Step daughter to me. I’m nothing to her even though supported her for years now. Her brother committed suicide w/fentanyl poisoning. I figure she’s trying to drive me to that.
she’s alcoholic, in denial, manic-has two children and they’re with their dad. Tried to help her but the system here treats people like rabid dogs. Will put you down in most cases.
her toilet overflowed in a drunken stuper. Her mom put her up in a hotel room as her basement suite’s condemned. Now mom’s credit over limit and daughter kicked out of hotel. They all blame me on brother/step sons suicide (RIP) and just want me around for my pension. Me-I’ve had enough-but nowhere to go.
Hi puppy, I feel for you, I'm sorry, yada yada, the usual sympathetic stuff.
To get to the point; I was in a similar hopeless situation, with hopeless people, with hopeless medical issues. (that obviously continue otherwise "hope" would have been applicable lol). I scraped my possessions together, made sure my income was secure and simply picked up and left. Sold what I could on facebook market place. Rented somewhere affordable and filled that with Ikea (and renovated the shithole I rented a bit).

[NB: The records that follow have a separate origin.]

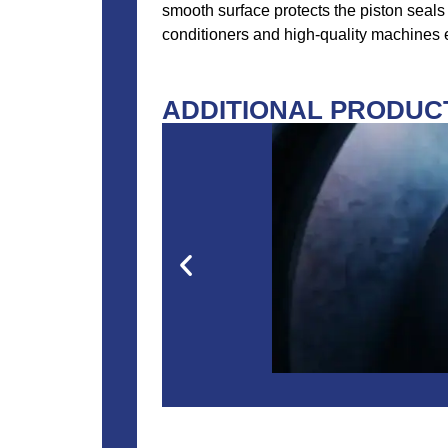
smooth surface protects the piston seals 
conditioners and high-quality machines en
ADDITIONAL PRODUCT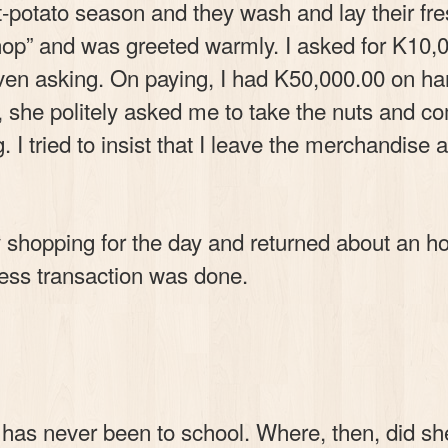
potato season and they wash and lay their fre
shop” and was greeted warmly. I asked for K10,
ven asking. On paying, I had K50,000.00 on h
, she politely asked me to take the nuts and 
I tried to insist that I leave the merchandise 
shopping for the day and returned about an ho
ess transaction was done.
r has never been to school. Where, then, did she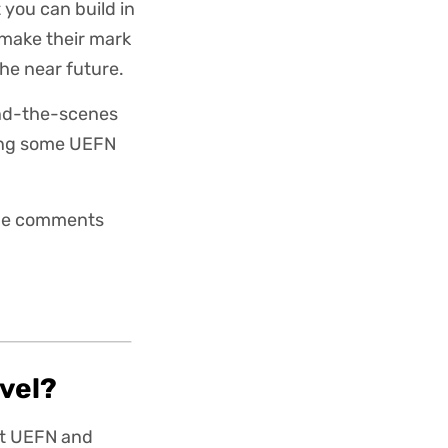
 you can build in
 make their mark
the near future.
ind-the-scenes
ching some UEFN
 the comments
evel?
st UEFN and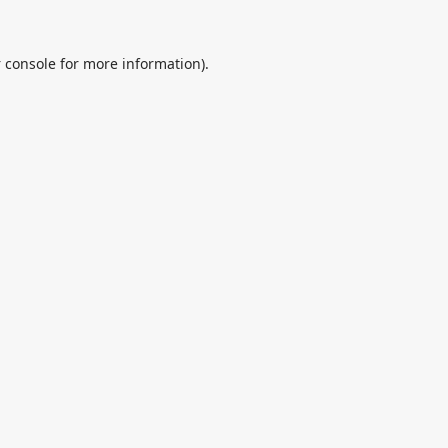
 console
for more information).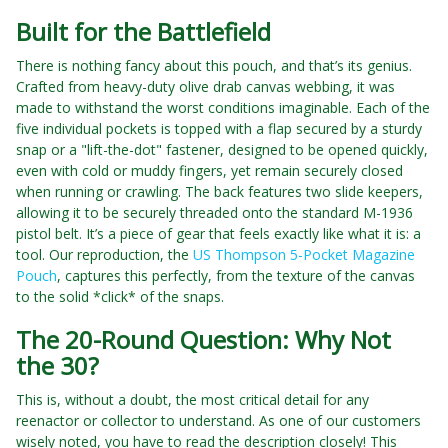
Built for the Battlefield
There is nothing fancy about this pouch, and that’s its genius.
Crafted from heavy-duty olive drab canvas webbing, it was
made to withstand the worst conditions imaginable. Each of the
five individual pockets is topped with a flap secured by a sturdy
snap or a "lift-the-dot" fastener, designed to be opened quickly,
even with cold or muddy fingers, yet remain securely closed
when running or crawling. The back features two slide keepers,
allowing it to be securely threaded onto the standard M-1936
pistol belt. It’s a piece of gear that feels exactly like what it is: a
tool. Our reproduction, the
US Thompson 5-Pocket Magazine
Pouch
, captures this perfectly, from the texture of the canvas
to the solid *click* of the snaps.
The 20-Round Question: Why Not
the 30?
This is, without a doubt, the most critical detail for any
reenactor or collector to understand. As one of our customers
wisely noted, you have to read the description closely! This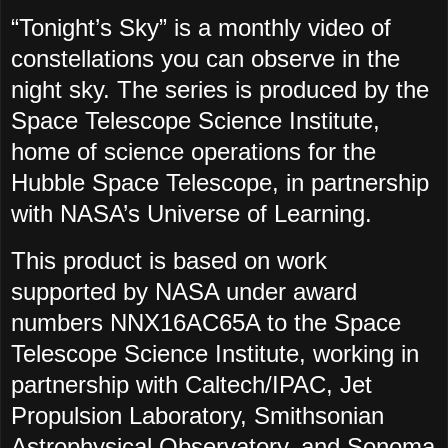
“Tonight’s Sky” is a monthly video of
constellations you can observe in the
night sky. The series is produced by the
Space Telescope Science Institute,
home of science operations for the
Hubble Space Telescope, in partnership
with NASA’s Universe of Learning.
This product is based on work
supported by NASA under award
numbers NNX16AC65A to the Space
Telescope Science Institute, working in
partnership with Caltech/IPAC, Jet
Propulsion Laboratory, Smithsonian
Astrophysical Observatory, and Sonoma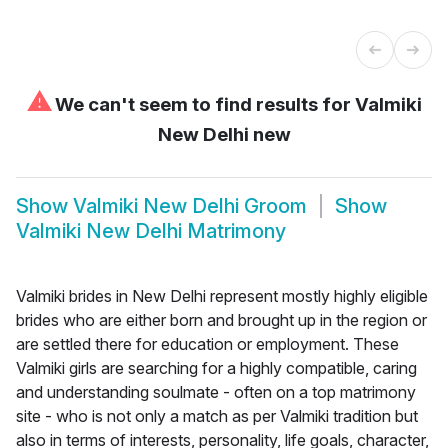
⚠
We can't seem to find results for
Valmiki
New Delhi new
Show
Valmiki New Delhi Groom
Show
Valmiki New Delhi Matrimony
Valmiki brides in New Delhi represent mostly highly eligible
brides who are either born and brought up in the region or
are settled there for education or employment. These
Valmiki girls are searching for a highly compatible, caring
and understanding soulmate - often on a top matrimony
site - who is not only a match as per Valmiki tradition but
also in terms of interests, personality, life goals, character,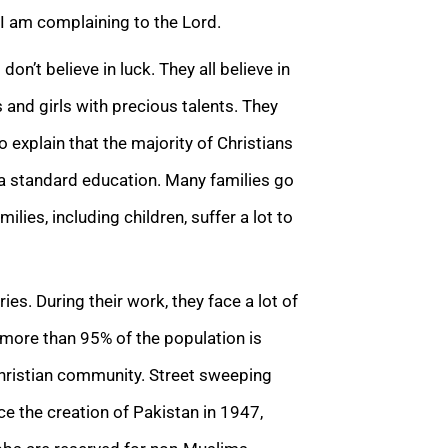
s I am complaining to the Lord.
n’t believe in luck. They all believe in
 and girls with precious talents. They
o explain that the majority of Christians
 a standard education. Many families go
lies, including children, suffer a lot to
ies. During their work, they face a lot of
, more than 95% of the population is
Christian community. Street sweeping
nce the creation of Pakistan in 1947,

If that had failed, I would've moved on to the next. I would ask you to look at your life as if it were a story. A book if you will. Currently you're in chapter "Everyone is using me". I urge you to start chapter "How I escaped my prison" and "Maybe I should change my name too."
Sounds radical perhaps, but since you mentioned suicide (Mr. Trudeau is proud of you), what have you got to lose that you haven't already lost? Get out of your head and get out of that place man. Well observed = people might not help or respect you now. That is because I, and most, look at this and think "He chooses this" (That's the cold-hearted truth). If you managed to climb out of this pit you're in and surround yourself with people with a heart; you might be amazed as to how helpful people are to people that help themselves. I don't know how old you are, brother, and don't feel obligated to survive (I would've killed myself too if it was just a bit easier), but if you do survive, make life worth living? If not for yourself because you loathe yourself for allowing you to glide into the shit you are in, for us? As a leading example? I'm asking you to do a Houdini. If it fails, atleast you tried. I don't like this chapter you're stuck in, and neither do you, so do a magic trick and vanish.
If you don't plan to, explain to me why you choose to stay in this hellish situation. In detail. Make me understand. By making me understand, you will probably feel better for it too. Explain to me and yourself why vanishing isn't an option. (Or do it.) In both cases, you will find the answers you are looking for.